Monday, April 16, 2007

Time to Panic?

Consider the following:

-The Yankees have begun the season 5-6, and have won only one of their first four series.
-They lost a momentum-crushing game Sunday at Oakland in indescribably painful, surreal fashion.
-3/5 of the starting rotation is on the disabled list. Of the remaining two starters, one is an elbow injury waiting to happen and the other Kei Igawa.
-2/3 of the starting outfield have been down with injuries, and Melky Cabrera looks like the 2005 version of himself, not Melky 2.0 from 2006.
-Derek Jeter has committed six errors in 11 games, causing statheads everywhere to wet themselves with joy.
-Joe Torre is still the manager.
-There is still no backup catcher, and if the strained-muscle plague catches up with Jorge Posada, disaster will ensue.

The injuries are not a surprise in and of themselves, although their sheer volume has to be unexpected. This is the second straight season that the Yankees have been beset with injuries to one key part of the team (outfield last year, starting pitching this year). While Sheffield and Matsui's injuries last year were freak incidents, this year's crop of muscle strains and pulls seems more systemic, perhaps due to the new conditioning coach and program the team must follow.

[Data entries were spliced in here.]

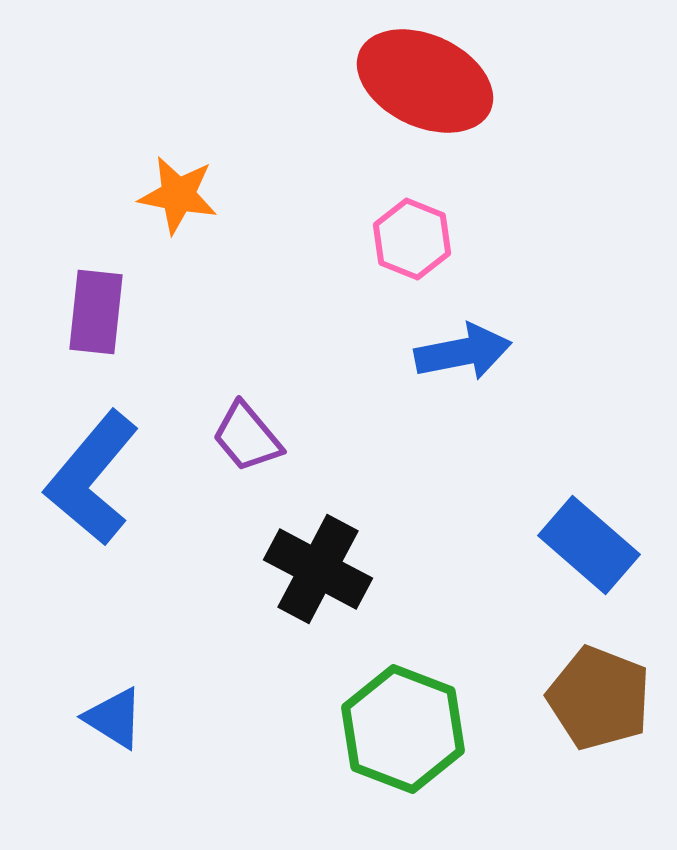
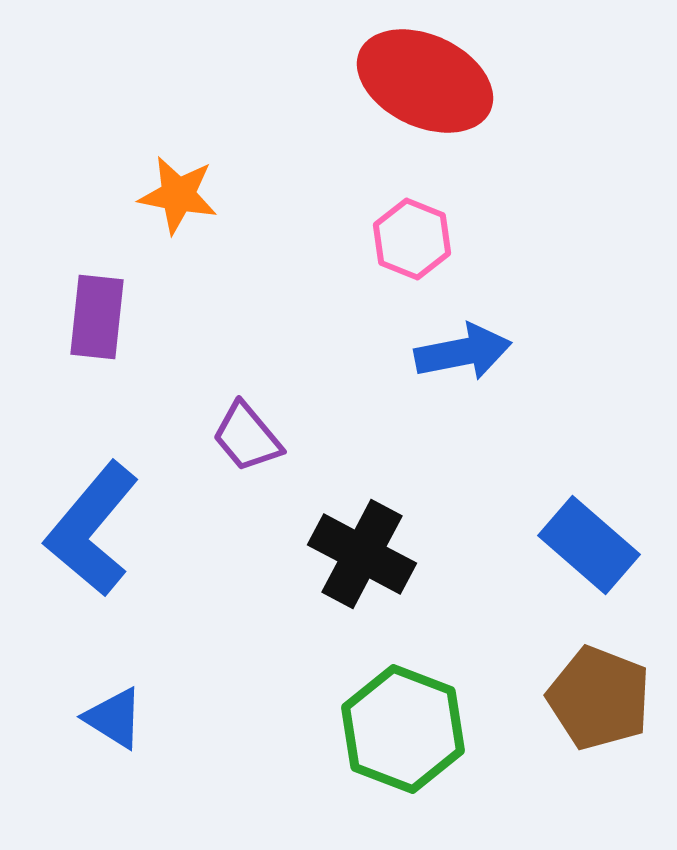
purple rectangle: moved 1 px right, 5 px down
blue L-shape: moved 51 px down
black cross: moved 44 px right, 15 px up
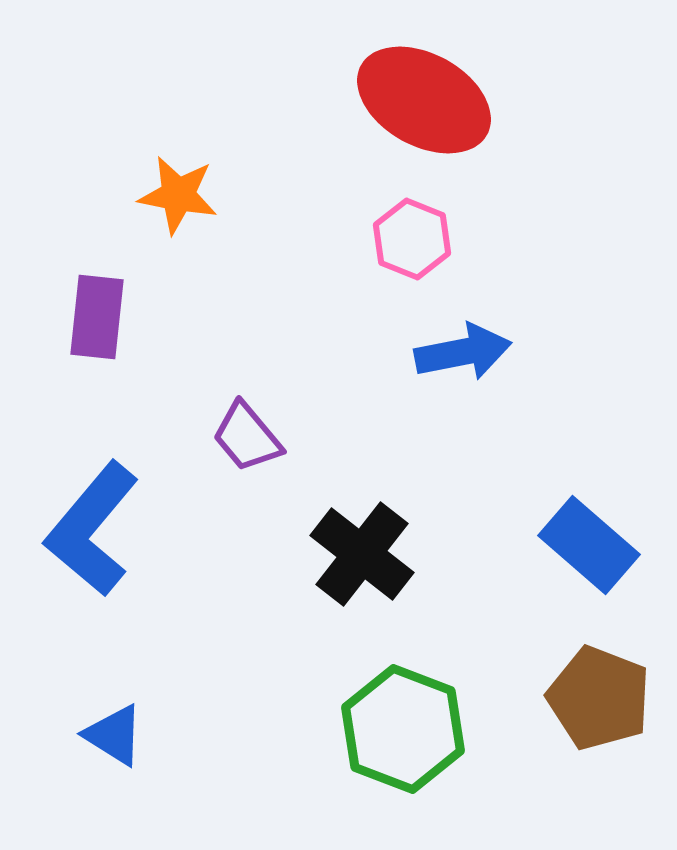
red ellipse: moved 1 px left, 19 px down; rotated 4 degrees clockwise
black cross: rotated 10 degrees clockwise
blue triangle: moved 17 px down
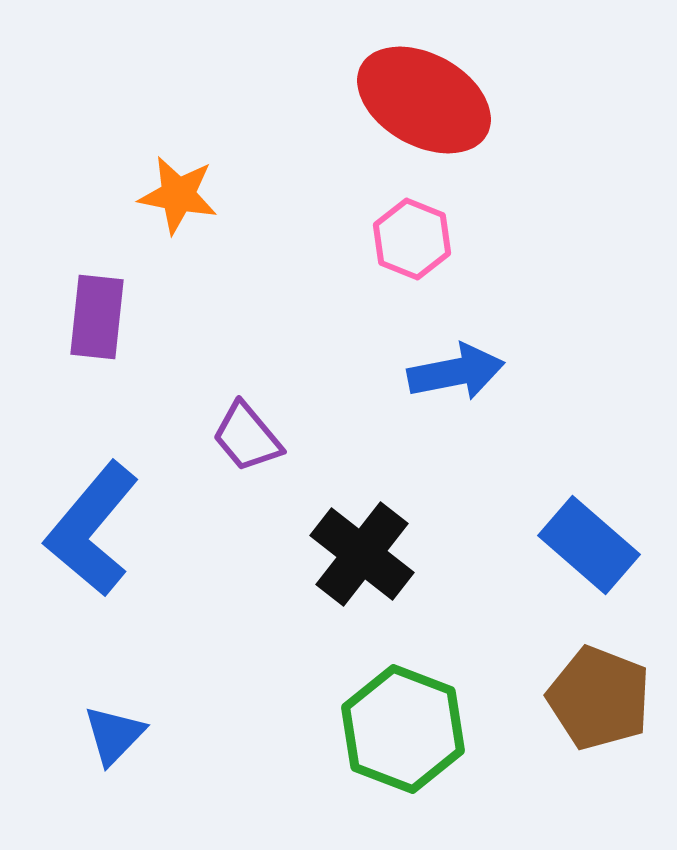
blue arrow: moved 7 px left, 20 px down
blue triangle: rotated 42 degrees clockwise
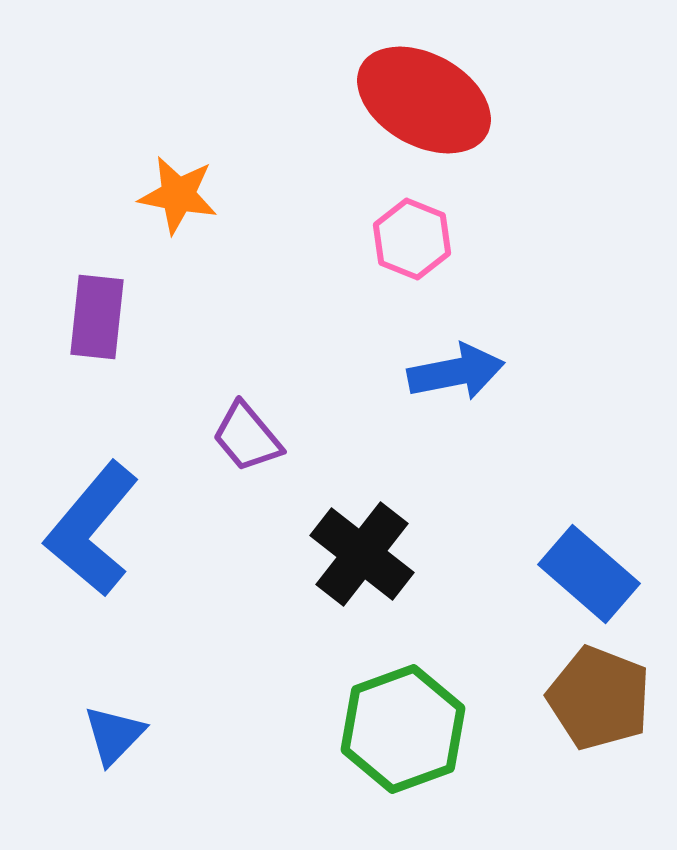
blue rectangle: moved 29 px down
green hexagon: rotated 19 degrees clockwise
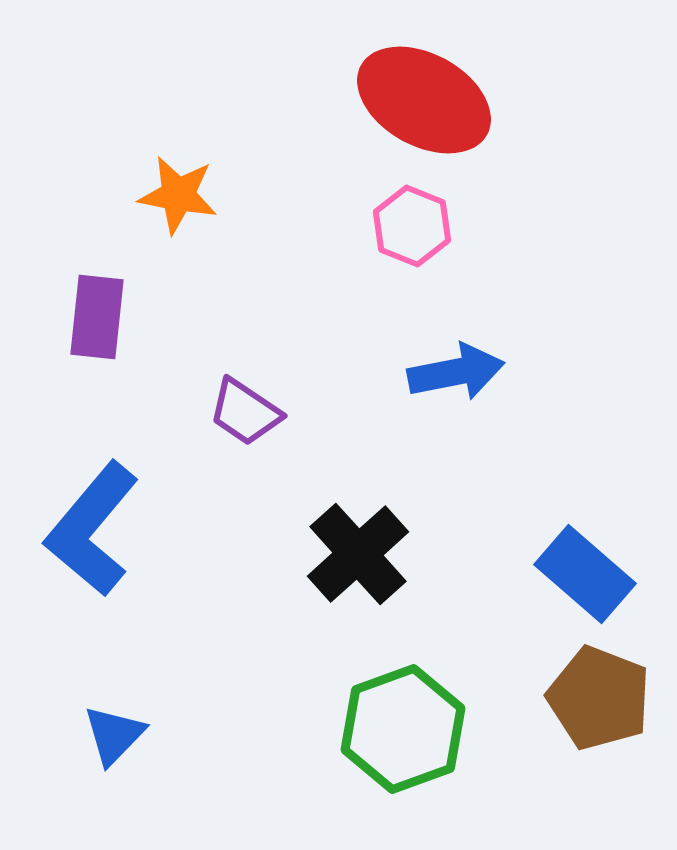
pink hexagon: moved 13 px up
purple trapezoid: moved 2 px left, 25 px up; rotated 16 degrees counterclockwise
black cross: moved 4 px left; rotated 10 degrees clockwise
blue rectangle: moved 4 px left
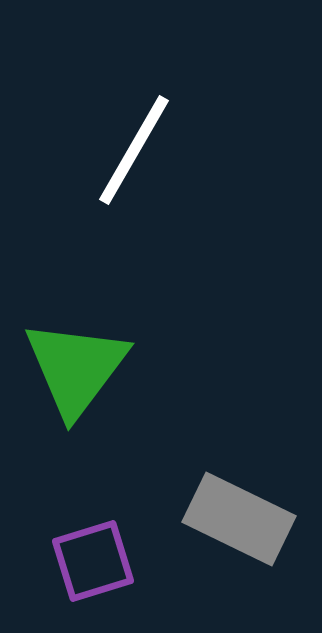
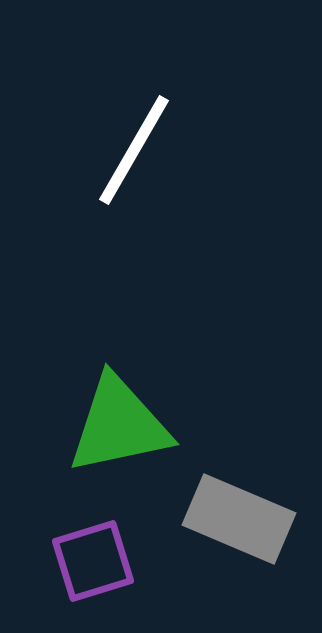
green triangle: moved 43 px right, 57 px down; rotated 41 degrees clockwise
gray rectangle: rotated 3 degrees counterclockwise
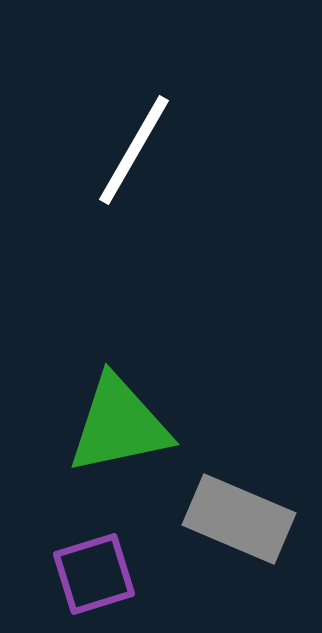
purple square: moved 1 px right, 13 px down
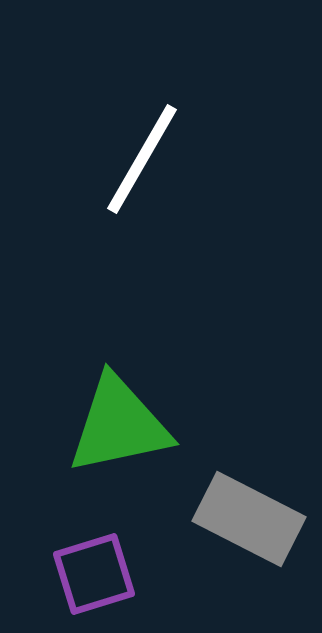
white line: moved 8 px right, 9 px down
gray rectangle: moved 10 px right; rotated 4 degrees clockwise
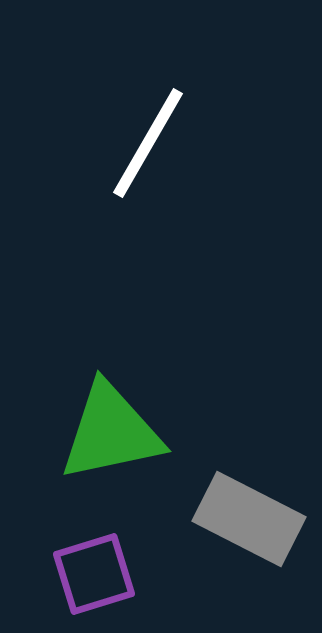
white line: moved 6 px right, 16 px up
green triangle: moved 8 px left, 7 px down
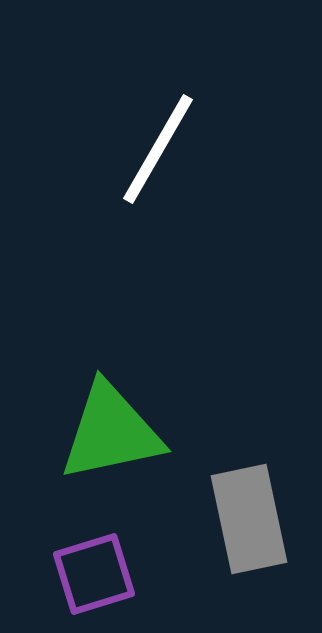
white line: moved 10 px right, 6 px down
gray rectangle: rotated 51 degrees clockwise
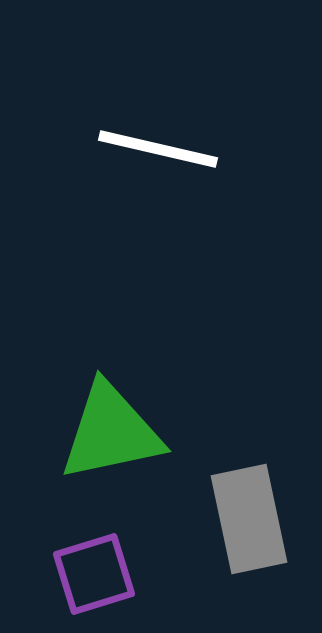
white line: rotated 73 degrees clockwise
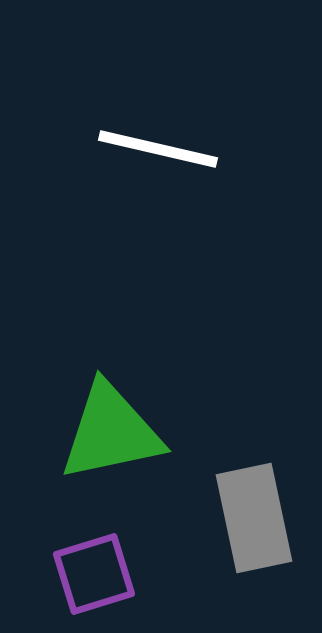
gray rectangle: moved 5 px right, 1 px up
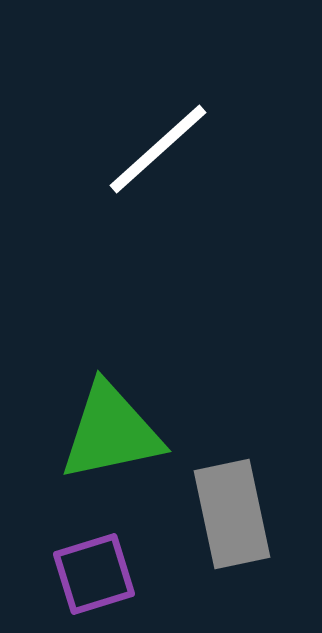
white line: rotated 55 degrees counterclockwise
gray rectangle: moved 22 px left, 4 px up
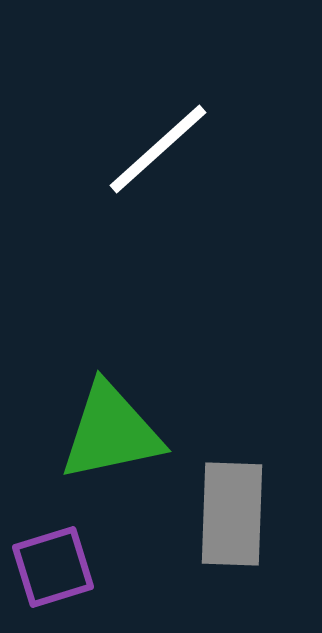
gray rectangle: rotated 14 degrees clockwise
purple square: moved 41 px left, 7 px up
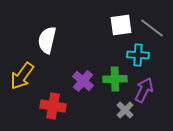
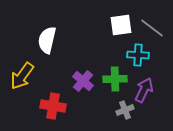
gray cross: rotated 24 degrees clockwise
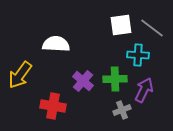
white semicircle: moved 9 px right, 4 px down; rotated 80 degrees clockwise
yellow arrow: moved 2 px left, 1 px up
gray cross: moved 3 px left
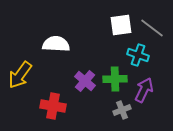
cyan cross: rotated 15 degrees clockwise
purple cross: moved 2 px right
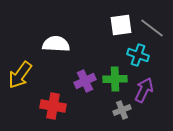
purple cross: rotated 25 degrees clockwise
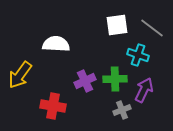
white square: moved 4 px left
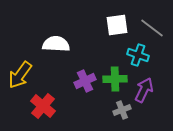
red cross: moved 10 px left; rotated 30 degrees clockwise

Here comes the obligatory "it's too early to panic" speech: no, wait, fuck that, that's not how I roll. This team is in trouble early, with Cleveland and the Red Sox coming up this week, and someone named Chase Wright pitching two of those games. The Yankees could find themselves in a fairly deep hole by the time the pitching gets healthy, if that ever happens. And let's not forget that the pitching's not all that great even when carrying a clean bill of health.

Of course, everything could change if Phil Hughes and Roger Clemens are the 1-2 combo in early June. Let's just hope that by then the Yankees aren't looking at a double-digit deficit in the division.